**Source data:**
────────────────────────────────────────

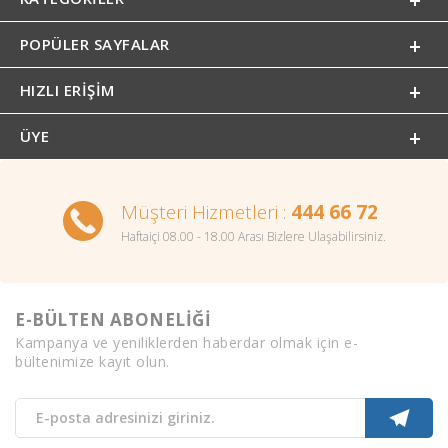
POPÜLER SAYFALAR
HIZLI ERIŞIM
ÜYE
Müşteri Hizmetleri :
444 66 72
Haftaiçi 08.00 - 18.00 Arası Bizlere Ulaşabilirsiniz.
E-BÜLTEN ABONELİĞİ
Kampanya ve yeniliklerden haberdar olmak için e-
bültenimize kayıt olun.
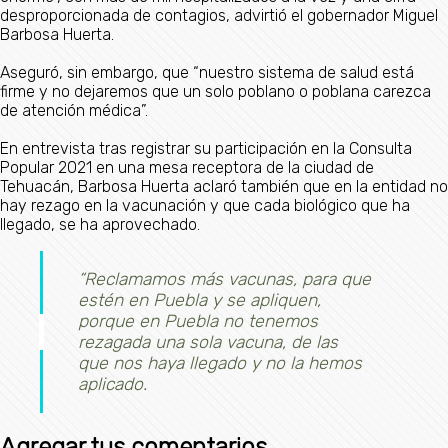
desproporcionada de contagios, advirtió el gobernador Miguel
Barbosa Huerta.
Aseguró, sin embargo, que “nuestro sistema de salud está
firme y no dejaremos que un solo poblano o poblana carezca
de atención médica”.
En entrevista tras registrar su participación en la Consulta
Popular 2021 en una mesa receptora de la ciudad de
Tehuacán, Barbosa Huerta aclaró también que en la entidad no
hay rezago en la vacunación y que cada biológico que ha
llegado, se ha aprovechado.
“Reclamamos más vacunas, para que
estén en Puebla y se apliquen,
porque en Puebla no tenemos
rezagada una sola vacuna, de las
que nos haya llegado y no la hemos
aplicado.
Agregar tus comentarios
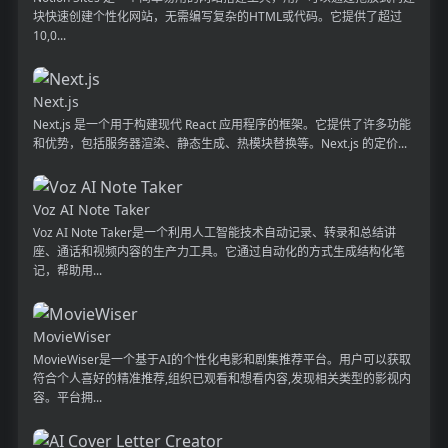
块快速创建个性化网站，无需编写复杂的HTML或代码。它提供了超过
10,0...
Next.js
Next.js 是一个用于构建现代 React 应用程序的框架。它提供了许多功能
和优势，包括服务器渲染、静态生成、热模块替换等。Next.js 的定价...
Voz AI Note Taker
Voz AI Note Taker是一个利用人工智能技术自动记录、转录和总结讲
座、通话和视频内容的生产力工具。它通过自动化的方式生成结构化笔
记，帮助用...
MovieWiser
MovieWiser是一个基于AI的个性化电影和剧集推荐平台。用户可以获取
符合个人喜好的精准推荐,组织已观看和想看内容,发现相关类型的影视内
容。平台拥...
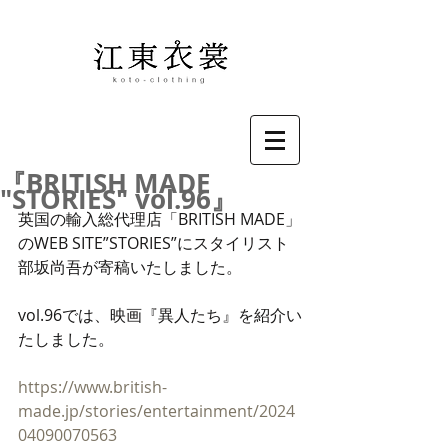
『BRITISH MADE
"STORIES" vol.96』
英国の輸入総代理店「BRITISH MADE」
のWEB SITE”STORIES”にスタイリスト
部坂尚吾が寄稿いたしました。
vol.96では、映画『異人たち』を紹介い
たしました。
https://www.british-
made.jp/stories/entertainment/2024
04090070563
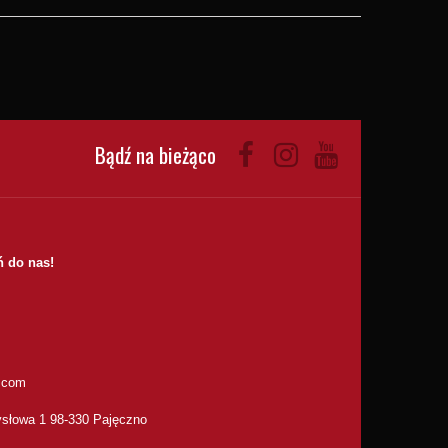
Bądź na bieżąco
 do nas!
.com
słowa 1 98-330 Pajęczno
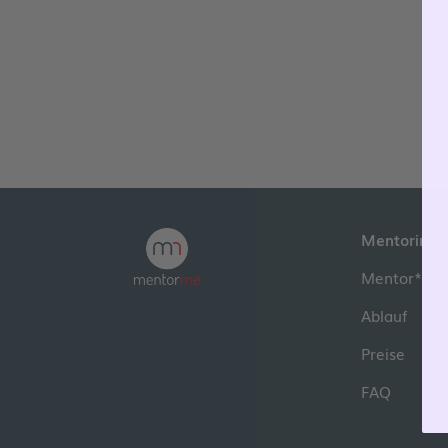
Mentoring-
Mentor*in f
Ablauf
Preise
FAQ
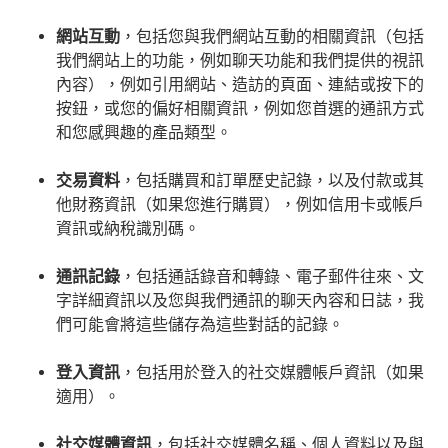
網站互動
，包括您與我們網站互動的相關資訊（包括
我們網站上的功能，例如聊天功能和我們提供的視訊
內容），例如引用網站、造訪的頁面、連結或按下的
按鈕，或您的偏好相關資訊，例如您首選的通訊方式
和您感興趣的產品類型。
交易資料
，包括購買和訂單歷史記錄，以及付款或其
他財務資訊（如果您進行購買），例如信用卡或帳戶
資訊或納稅識別碼。
通訊記錄
，包括通話錄音和轉錄、電子郵件往來、文
字詳細資訊以及您與我們通訊的聊天內容和日誌，我
們可能會將這些儲存為這些對話的記錄。
登入資訊
，包括用於登入的社交媒體帳戶資訊（如果
適用）。
社交媒體資訊
，包括社交媒體名稱、個人資料以及與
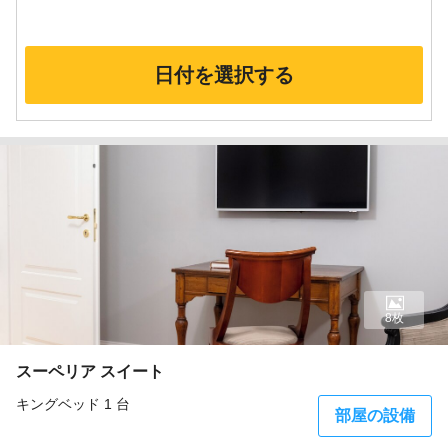
日付を選択する
8枚
スーペリア スイート
キングベッド 1 台
部屋の設備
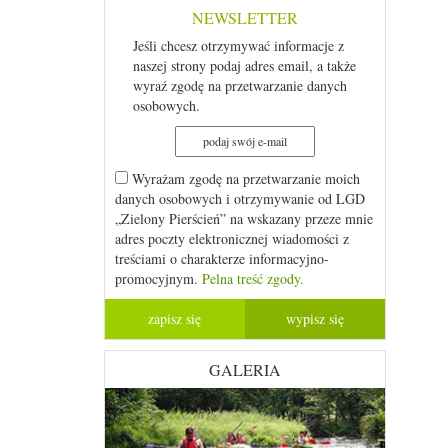
NEWSLETTER
Jeśli chcesz otrzymywać informacje z
naszej strony podaj adres email, a także
wyraź zgodę na przetwarzanie danych
osobowych.
Wyrażam zgodę na przetwarzanie moich
danych osobowych i otrzymywanie od LGD
„Zielony Pierścień” na wskazany przeze mnie
adres poczty elektronicznej wiadomości z
treściami o charakterze informacyjno-
promocyjnym.
Pelna treść zgody.
GALERIA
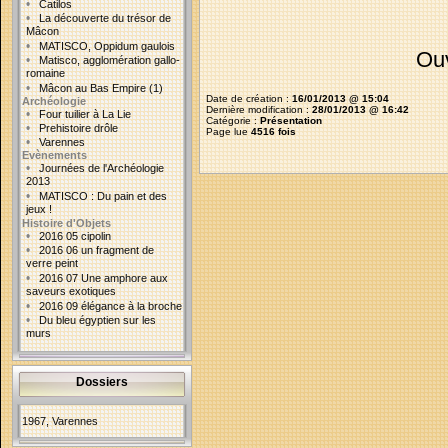
•
Catilos
•
La découverte du trésor de
Mâcon
•
MATISCO, Oppidum gaulois
Ouv
•
Matisco, agglomération gallo-
romaine
•
Mâcon au Bas Empire (1)
Date de création :
16/01/2013 @ 15:04
Archéologie
Dernière modification :
28/01/2013 @ 16:42
•
Four tuilier à La Lie
Catégorie :
Présentation
•
Prehistoire drôle
Page lue
4516 fois
•
Varennes
Evènements
•
Journées de l'Archéologie
2013
•
MATISCO : Du pain et des
jeux !
Histoire d'Objets
•
2016 05 cipolin
•
2016 06 un fragment de
verre peint
•
2016 07 Une amphore aux
saveurs exotiques
•
2016 09 élégance à la broche
•
Du bleu égyptien sur les
murs
Dossiers
1967, Varennes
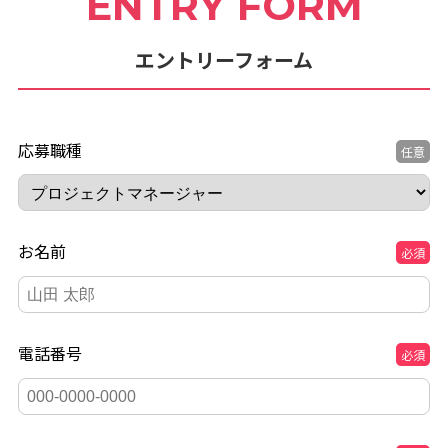
ENTRY FORM
エントリーフォーム
応募職種
任意
お名前
必須
電話番号
必須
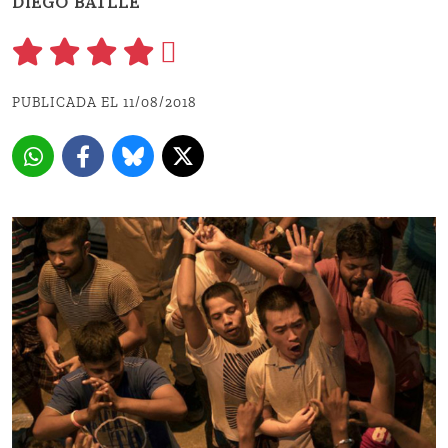
DIEGO BATLLE
PUBLICADA EL 11/08/2018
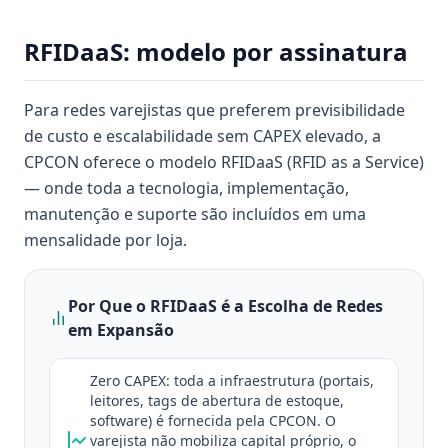
RFIDaaS: modelo por assinatura
Para redes varejistas que preferem previsibilidade
de custo e escalabilidade sem CAPEX elevado, a
CPCON oferece o modelo RFIDaaS (RFID as a Service)
— onde toda a tecnologia, implementação,
manutenção e suporte são incluídos em uma
mensalidade por loja.
Por Que o RFIDaaS é a Escolha de Redes
em Expansão
Zero CAPEX: toda a infraestrutura (portais,
leitores, tags de abertura de estoque,
software) é fornecida pela CPCON. O
varejista não mobiliza capital próprio, o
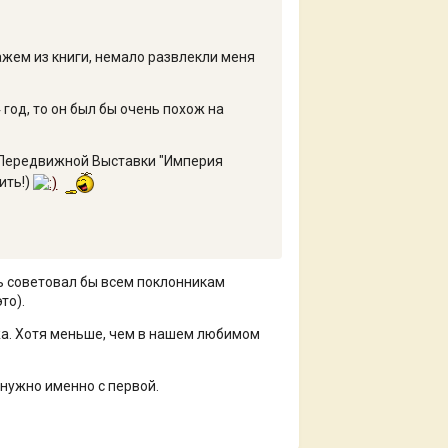
ажем из книги, немало развлекли меня
год, то он был бы очень похож на
й Передвижной Выставки "Империя
ить!)
нь советовал бы всем поклонникам
то).
жа. Хотя меньше, чем в нашем любимом
 нужно именно с первой.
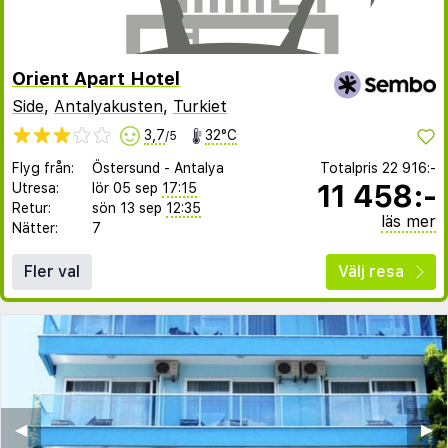
Orient Apart Hotel
Side
,
Antalyakusten
,
Turkiet
3,7
32°C
/5
Flyg från:
Östersund
-
Antalya
Totalpris
22 916:-
11 458:-
Utresa:
lör 05 sep
17:15
Retur:
sön 13 sep
12:35
läs mer
Nätter:
7
Fler val
Välj resa
◀︎
▶︎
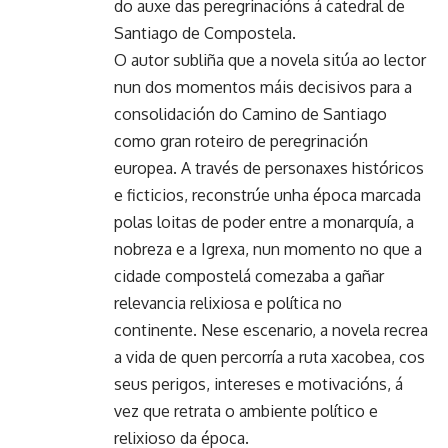
do auxe das peregrinacións á catedral de
Santiago de Compostela.
O autor subliña que a novela sitúa ao lector
nun dos momentos máis decisivos para a
consolidación do Camino de Santiago
como gran roteiro de peregrinación
europea. A través de personaxes históricos
e ficticios, reconstrúe unha época marcada
polas loitas de poder entre a monarquía, a
nobreza e a Igrexa, nun momento no que a
cidade compostelá comezaba a gañar
relevancia relixiosa e política no
continente. Nese escenario, a novela recrea
a vida de quen percorría a ruta xacobea, cos
seus perigos, intereses e motivacións, á
vez que retrata o ambiente político e
relixioso da época.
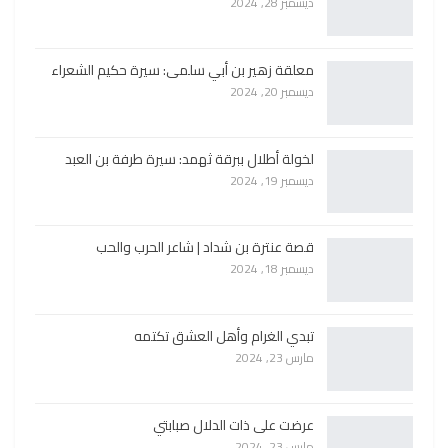
ديسمبر 28, 2024
معلقة زهير بن أبي سلمى: سيرة حكيم الشعراء
ديسمبر 20, 2024
لخولة أطلال ببرقة ثهمد: سيرة طرفة بن العبد
ديسمبر 19, 2024
قصة عنترة بن شداد | شاعر الحرب والحب
ديسمبر 18, 2024
تبدي الغرام وأهل العشق تكتمه
مارس 23, 2024
عرضت على ذات الدلال صبابتي
مارس 23, 2024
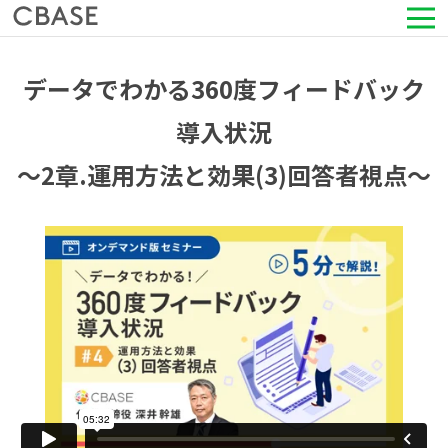
サービス
データでわかる360度フィードバック
活用シーン
導入状況
〜2章.運用方法と効果(3)回答者視点〜
導入事例
セミナー情報
HRコラム
お知らせ
会社情報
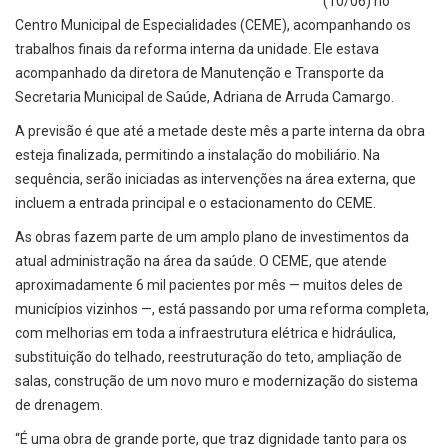
(10/06) no
Centro Municipal de Especialidades (CEME), acompanhando os
trabalhos finais da reforma interna da unidade. Ele estava
acompanhado da diretora de Manutenção e Transporte da
Secretaria Municipal de Saúde, Adriana de Arruda Camargo.
A previsão é que até a metade deste mês a parte interna da obra
esteja finalizada, permitindo a instalação do mobiliário. Na
sequência, serão iniciadas as intervenções na área externa, que
incluem a entrada principal e o estacionamento do CEME.
As obras fazem parte de um amplo plano de investimentos da
atual administração na área da saúde. O CEME, que atende
aproximadamente 6 mil pacientes por mês — muitos deles de
municípios vizinhos —, está passando por uma reforma completa,
com melhorias em toda a infraestrutura elétrica e hidráulica,
substituição do telhado, reestruturação do teto, ampliação de
salas, construção de um novo muro e modernização do sistema
de drenagem.
“É uma obra de grande porte, que traz dignidade tanto para os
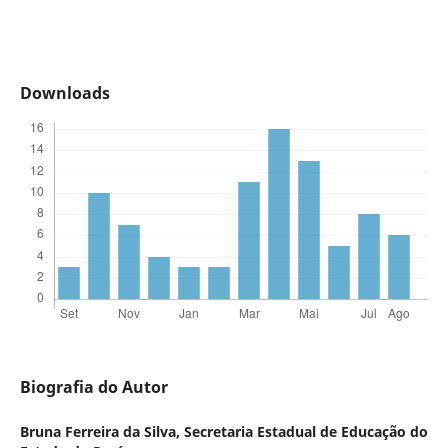
Downloads
Biografia do Autor
Bruna Ferreira da Silva,
Secretaria Estadual de Educação do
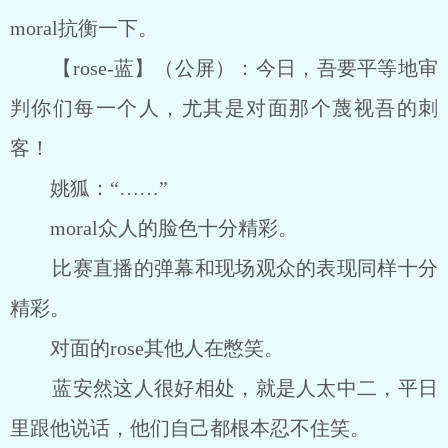
moral抗衡一下。
【rose-蓝】（公屏）：今日，吾要平等地审
判你们每一个人，尤其是对面那个蔑视吾的刺
客！
姚狐：“……”
moral众人的脸色十分精彩。
比赛直播的弹幕和现场观众的表现同样十分
精彩。
对面的rose其他人在憋笑。
蓝安然这人很好相处，就是人太中二，平日
里跟他说话，他们自己都根本忍不住笑。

────────────────────────────────────────

**The task:**
Beginning with the first line of the material above, please output each line exactly through the line that contains "部坂尚吾が寄稿いたしました。", and only those, leaving out pictures.

**Your response:**
POPÜLER SAYFALAR
HIZLI ERIŞIM
ÜYE
Müşteri Hizmetleri :
444 66 72
Haftaiçi 08.00 - 18.00 Arası Bizlere Ulaşabilirsiniz.
E-BÜLTEN ABONELİĞİ
Kampanya ve yeniliklerden haberdar olmak için e-
bültenimize kayıt olun.
desproporcionada de contagios, advirtió el gobernador Miguel
Barbosa Huerta.
Aseguró, sin embargo, que “nuestro sistema de salud está
firme y no dejaremos que un solo poblano o poblana carezca
de atención médica”.
En entrevista tras registrar su participación en la Consulta
Popular 2021 en una mesa receptora de la ciudad de
Tehuacán, Barbosa Huerta aclaró también que en la entidad no
hay rezago en la vacunación y que cada biológico que ha
llegado, se ha aprovechado.
“Reclamamos más vacunas, para que
estén en Puebla y se apliquen,
porque en Puebla no tenemos
rezagada una sola vacuna, de las
que nos haya llegado y no la hemos
aplicado.
Agregar tus comentarios
块快速创建个性化网站，无需编写复杂的HTML或代码。它提供了超过
10,0...
Next.js
Next.js 是一个用于构建现代 React 应用程序的框架。它提供了许多功能
和优势，包括服务器渲染、静态生成、热模块替换等。Next.js 的定价...
Voz AI Note Taker
Voz AI Note Taker是一个利用人工智能技术自动记录、转录和总结讲
座、通话和视频内容的生产力工具。它通过自动化的方式生成结构化笔
记，帮助用...
MovieWiser
MovieWiser是一个基于AI的个性化电影和剧集推荐平台。用户可以获取
符合个人喜好的精准推荐,组织已观看和想看内容,发现相关类型的影视内
容。平台拥...
『BRITISH MADE
"STORIES" vol.96』
英国の輸入総代理店「BRITISH MADE」
のWEB SITE”STORIES”にスタイリスト
部坂尚吾が寄稿いたしました。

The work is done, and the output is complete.